Er volgde een ander leuk feitje waaruit blijkt dat de realiteit de duurzaamheidsfanatici aan het inhalen is. Verderop vinden ‘die duurzaamheidsfetisjisten’ vooral symboolpolitiek belangrijk. En dan komt de persoonlijke aanval: ‘Het zal ze werkelijk een worst wezen hoeveel elektriciteit een windmolen oplevert of dat Afrikaanse kindjes aan het werk worden gezet om specifieke metalen voor de accu van hun gesubsidieerde elektrische auto op te graven. Ze zijn ideologisch compleet verblind.’
Conclusie van het artikel: daarom falen de projecten, kosten ze te veel geld en dat terwijl de rest van Europa aan het gas gaat. En dat was waarom ze nog steeds ongemakkelijk worden van kernenergie. Het hele artikel was dus een poging mij te overtuigen van kernenergie. Doorscrollend ontdek ik dat de schrijver zich als auteur van kritische artikelen en boeken etaleert, waarna achtereenvolgens Lubach en minister Ollongren door het slijk worden gehaald. De reacties daar weer onder beginnen met het ‘Linkse Rutte Kartel’ en ‘Linkse dropveters’ en ontaarden in een complete scheldpartij.
Met algoritmes maken bedrijven slimmer reclame. Ze doen specifieke aanbevelingen en zorgen ervoor dat ik makkelijk en snel dingen vind die mijn interesse hebben. En zo beland ik dan vanzelf in een ‘filter bubbel’: ik krijg nog maar weinig berichten te zien die anders zijn dan mijn voorkeur of mening.
Uit onderzoek van de Correspondent en de Volkskrant blijkt dat algoritmes op YouTube ervoor zorgen dat je sneller bij radicale informatie uitkomt. En daar moet je tegen bestand zijn. Algoritmes kunnen vooroordelen bevestigen en tot discriminatie leiden. Ze baseren zich op het verleden en de informatie die we eerder hebben opgehaald. Fouten of aannames worden op grote schaal herhaald en bevestigd. Voor je het weet, denk je dat ze kloppen.

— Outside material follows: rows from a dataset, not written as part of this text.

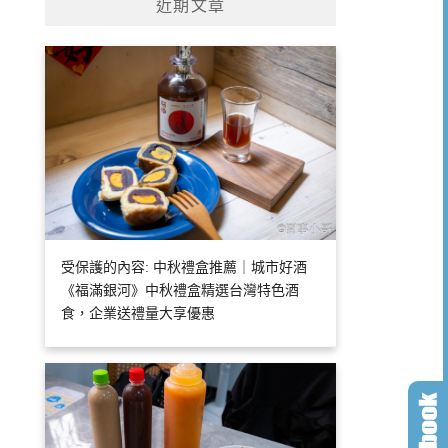
近期文章
受保護的內容: 中秋禮盒推薦｜城市好酒
《福滿銀河》中秋禮盒精選台灣特色酒
食，企業送禮量大享優惠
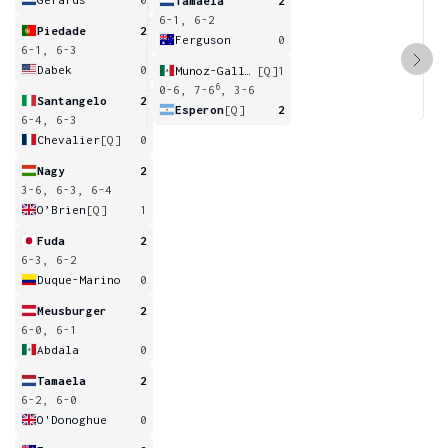
Tamaela
2
6-1, 6-2
Piedade
2
Ferguson
0
6-1, 6-3
Dabek
0
Munoz-Gallegos
[Q]
1
6
0-6, 7-6
, 3-6
Santangelo
2
Esperon
[Q]
2
6-4, 6-3
Chevalier
[Q]
0
Nagy
2
3-6, 6-3, 6-4
O’Brien
[Q]
1
Fuda
2
6-3, 6-2
Duque-Marino
0
Meusburger
2
6-0, 6-1
Abdala
0
Tamaela
2
6-2, 6-0
O'Donoghue
0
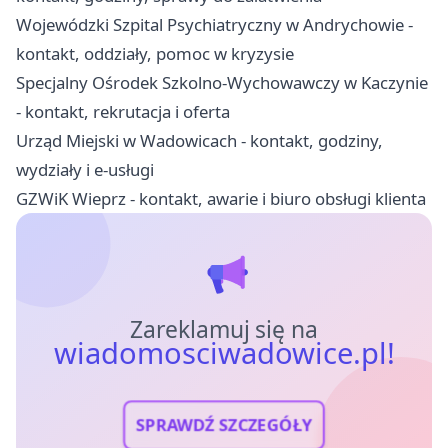
Wojewódzki Szpital Psychiatryczny w Andrychowie -
kontakt, oddziały, pomoc w kryzysie
Specjalny Ośrodek Szkolno-Wychowawczy w Kaczynie
- kontakt, rekrutacja i oferta
Urząd Miejski w Wadowicach - kontakt, godziny,
wydziały i e-usługi
GZWiK Wieprz - kontakt, awarie i biuro obsługi klienta
Zareklamuj się na
wiadomosciwadowice.pl!
SPRAWDŹ SZCZEGÓŁY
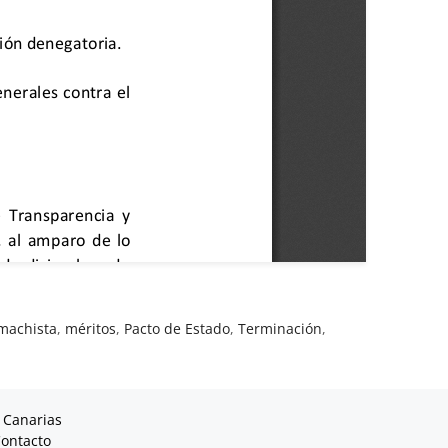
machista
,
méritos
,
Pacto de Estado
,
Terminación
,
 Canarias
ontacto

Uit het voorbeeld blijkt dat dit ook de duurzaamheidsinformatie is binnengedrongen. We krijgen er dus ook met de Omgevingswet mee te maken. Hoe kun je hier nu tegenwicht aan bieden als lokale overheid? Mij lijkt de Omgevingswet daarvoor juist een kans. Er moeten ontzettend veel thema’s worden verkend. Die moeten worden besproken, niet alleen in de raadszaal, maar ook met mensen. Participatie is een goed moment om correcte kennis te verspreiden.

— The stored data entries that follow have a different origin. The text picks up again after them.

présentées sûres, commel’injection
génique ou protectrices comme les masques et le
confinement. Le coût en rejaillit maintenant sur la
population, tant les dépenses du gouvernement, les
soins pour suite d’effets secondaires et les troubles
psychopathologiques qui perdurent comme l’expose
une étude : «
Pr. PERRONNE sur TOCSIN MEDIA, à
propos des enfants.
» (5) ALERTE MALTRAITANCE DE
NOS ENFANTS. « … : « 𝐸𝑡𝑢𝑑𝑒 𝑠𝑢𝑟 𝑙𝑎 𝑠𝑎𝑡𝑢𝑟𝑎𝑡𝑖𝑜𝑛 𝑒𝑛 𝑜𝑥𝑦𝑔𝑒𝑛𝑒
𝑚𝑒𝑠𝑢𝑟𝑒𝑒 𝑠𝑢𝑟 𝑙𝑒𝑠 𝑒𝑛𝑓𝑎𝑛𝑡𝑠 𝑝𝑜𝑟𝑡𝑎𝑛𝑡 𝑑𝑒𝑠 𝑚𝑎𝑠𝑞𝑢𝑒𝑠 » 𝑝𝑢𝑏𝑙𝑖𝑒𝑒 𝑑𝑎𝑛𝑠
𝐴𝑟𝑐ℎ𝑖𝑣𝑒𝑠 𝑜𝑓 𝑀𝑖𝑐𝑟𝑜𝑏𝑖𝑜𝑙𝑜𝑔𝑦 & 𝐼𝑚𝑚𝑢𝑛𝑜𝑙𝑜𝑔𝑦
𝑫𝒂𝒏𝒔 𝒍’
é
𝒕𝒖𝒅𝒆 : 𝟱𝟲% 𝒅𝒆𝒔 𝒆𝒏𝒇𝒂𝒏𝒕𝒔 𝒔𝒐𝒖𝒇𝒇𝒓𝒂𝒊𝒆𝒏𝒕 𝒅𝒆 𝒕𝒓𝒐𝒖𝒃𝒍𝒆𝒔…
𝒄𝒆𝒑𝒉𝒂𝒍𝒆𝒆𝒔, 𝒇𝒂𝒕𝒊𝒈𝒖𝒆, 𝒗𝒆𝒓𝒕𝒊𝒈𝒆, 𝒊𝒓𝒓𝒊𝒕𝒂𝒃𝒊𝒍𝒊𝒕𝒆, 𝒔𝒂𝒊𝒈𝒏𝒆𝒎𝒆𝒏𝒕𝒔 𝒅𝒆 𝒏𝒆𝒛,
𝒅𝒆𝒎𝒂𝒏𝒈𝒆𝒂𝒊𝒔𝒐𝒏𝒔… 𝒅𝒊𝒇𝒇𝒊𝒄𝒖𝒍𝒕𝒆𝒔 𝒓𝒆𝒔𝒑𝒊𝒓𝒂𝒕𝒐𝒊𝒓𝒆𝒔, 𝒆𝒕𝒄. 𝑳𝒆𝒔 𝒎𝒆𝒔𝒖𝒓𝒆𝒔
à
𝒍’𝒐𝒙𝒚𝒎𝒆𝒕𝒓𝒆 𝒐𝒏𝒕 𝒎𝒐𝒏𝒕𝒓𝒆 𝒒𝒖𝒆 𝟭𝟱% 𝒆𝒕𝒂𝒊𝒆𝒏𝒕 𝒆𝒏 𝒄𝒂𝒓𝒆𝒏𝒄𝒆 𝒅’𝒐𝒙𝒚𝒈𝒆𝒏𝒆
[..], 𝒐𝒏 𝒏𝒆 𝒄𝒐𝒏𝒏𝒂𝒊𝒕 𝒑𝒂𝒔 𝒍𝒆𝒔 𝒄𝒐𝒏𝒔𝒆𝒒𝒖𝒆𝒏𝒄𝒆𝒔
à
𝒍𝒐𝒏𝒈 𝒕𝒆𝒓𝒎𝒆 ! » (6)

Organiseer die participatie dan vooral op een abstractieniveau dat mensen aanspreekt. Dat is niet het niveau van de omgevingsvisie en het omgevingsplan en ook niet het niveau van de concrete bouwplannen. Het eerste niveau is te abstract, het laatste te emotioneel. Organiseer het vooral op het niveau er tussenin: dat van een wijk, dorp of gebied. Laat mensen meedenken over hun dorp en wijk en hun verwachtingen, kansen en plannen uitspreken. Laat ze elkaar vooral ontmoeten, zodra dat weer kan.
Leg de thema’s en de dilemma’s waar de lokale overheid mee aan de slag moet uit in normaal taalgebruik. Maak mensen op die manier probleemeigenaar. Vraag ze vooral wat ze denken en wat ze zelf denken te gaan doen. Participatie als tegenwicht voor schreeuwen, schelden en mensen beschadigen - dat lijkt me een mooie ambitie.